Subterranean Saints

(Christmas story)

Part 1.

This year Christmas was marked by Anna, a voguish Ukrainian woman in her early thirties, in wartime Kherson, more precisely, in a dim dungeon or as they called it, in an untroubled underground of a multi-story house in the center of this bloodshed-stricken city.

The festive table was covered with kutya, a traditional wheat dish with honey gravy, dotted with poppy seeds, varenyky or stuffed dumplings with cabbage, pickled mushrooms, fried carp, covered herring, and uzvar or a soft drink from dried fruits. Homemade red wine, in two-liter plastic bottles, with several open conservation cans around them, were the last strokes of this subterranean Christmas Eve supper.

“As for the Lenten borscht, pampushky, and other Christmas dishes, do forgive me, Anna, but these artillery explosions RUINED almost all our shopping plans.

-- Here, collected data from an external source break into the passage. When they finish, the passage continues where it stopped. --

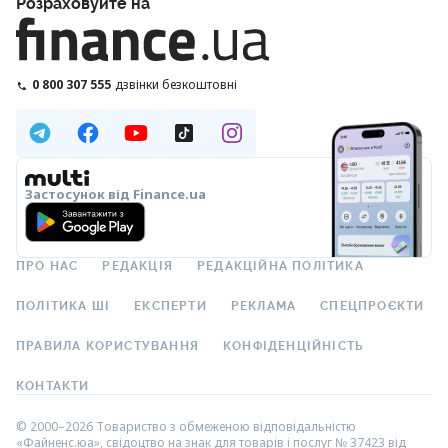
Розраховуйте на
0 800 307 555
дзвінки безкоштовні
Застосунок від Finance.ua
ПРО НАС
РЕДАКЦІЯ
РЕДАКЦІЙНА ПОЛІТИКА
ПОЛІТИКА ШІ
ЕКСПЕРТИ
РЕКЛАМА
СПЕЦПРОЄКТИ
ПРАВИЛА КОРИСТУВАННЯ
КОНФІДЕНЦІЙНІСТЬ
КОНТАКТИ
© 2000–2026 Товариство з обмеженою відповідальністю
«Файненс.юа», свідоцтво на знак для товарів і послуг № 37423 від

For God’s sake, we have what we have now,” Svetlana, the university-mate of Anna, seeming 10 years older than her female friend, with a strand of gray hair on her forehead, and a sparkle of sadness in her eyes, glanced at the well-outlined long bob haircut and the well-groomed hands of Anna with attractive blue-and-yellow manicure who had just arrived with Polish volunteers and their humanitarian aid from Warsaw.

“It’s a trifle, I mean your shopping plans, you aren’t RUINED, you are alive. That’s the key result of this hard year,” Anna looked around at all those who got together at the holiday table. Except for Svetlana, a professional doctor, working in Kherson Oblast Hospital, there were her parents, Volodymyr and Halya, in their early seventies, her 10-year-old son, Pasha, playing with some video game, and Maria, a former actress of the Kherson Dramatic Theater, a sixty-five years-old elegant lady, smoking a thin cigarette and keeping two fluffy cats in her hands.

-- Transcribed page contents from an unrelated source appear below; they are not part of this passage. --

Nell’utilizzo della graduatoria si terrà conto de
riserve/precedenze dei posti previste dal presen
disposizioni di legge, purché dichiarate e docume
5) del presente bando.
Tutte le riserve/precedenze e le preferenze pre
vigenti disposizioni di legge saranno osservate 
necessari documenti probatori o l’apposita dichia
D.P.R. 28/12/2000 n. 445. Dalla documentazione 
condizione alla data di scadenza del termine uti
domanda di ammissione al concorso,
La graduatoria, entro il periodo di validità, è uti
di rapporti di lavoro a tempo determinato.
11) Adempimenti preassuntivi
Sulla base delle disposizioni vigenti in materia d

All of them were the only residents of the same multi-story house entryway. There was one more tenant, a young police officer; however, he was called to night duty.

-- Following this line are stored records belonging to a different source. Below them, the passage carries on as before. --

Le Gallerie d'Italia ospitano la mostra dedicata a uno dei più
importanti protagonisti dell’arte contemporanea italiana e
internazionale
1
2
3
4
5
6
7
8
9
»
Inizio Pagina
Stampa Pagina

All of them looked different, but some subtle thing united these people together – their eyes…childishly kind, clean and silent, sad and sparkling.

“Sveta, I don’t know either I am right or wrong, but your eyes look alike. You have the eyes of Saints…” Anna made a pause, seeking the right words and simultaneously shrugging her shoulders from the sound of another artillery explosion.

“Yeah,” Svetlana smiled sluggishly, looking at her ringing smartphone. “Now you will see our immortals, pizza delivery guys. Two hours ago, I ordered two Calzone pizzas. You’ll see, they always come on time. Come shells or high water, hurricane or flying bombs, they are permanently punctual and prompt.”

“Business is business and war is war. Money goes to and fro…” Volodymyr smirked at the corners of his lips.

A cheery looking girl in a dark yellow uniform appeared at the door of their underground shelter. In her hands, there were two big cardboard packages of spicy-smelling pizza with scents of salami, ham and mozzarella. After getting money, the girl pronounced pleasantly, “Merry Christmas!” and disappeared as quickly as a snowflake falling on a camping bonfire.

Anna rubbed her face with open hands, “Just unbelievable. Mortar mines, smashed streets and pricey pizza…By the way, do you have a candle or two, to light our festive table?”

“Why not,” Volodymyr pulled out from his pocket a candle made of 14.5 mm heavy machine gun cartridge and placed it solemnly on the table. “The 57th caliber suits the best for this year’s Christmas.”

“Amen,” added Maria, asking her neighbor with a gesture to pour wine in their glasses.

While looking at the red wine streaming slowly in the old faceted glasses brought by Halya, feeling nostalgia for the pre-war Kherson and retro-style crockery, Svetlana thanked Ann for the “gorgeous Christmas gift,” a fueled travel gas stove with 5L oil tank. “I have never thought that I will be the owner of such a splendid thing. They say that it works for the whole month and just after that needs refueling.”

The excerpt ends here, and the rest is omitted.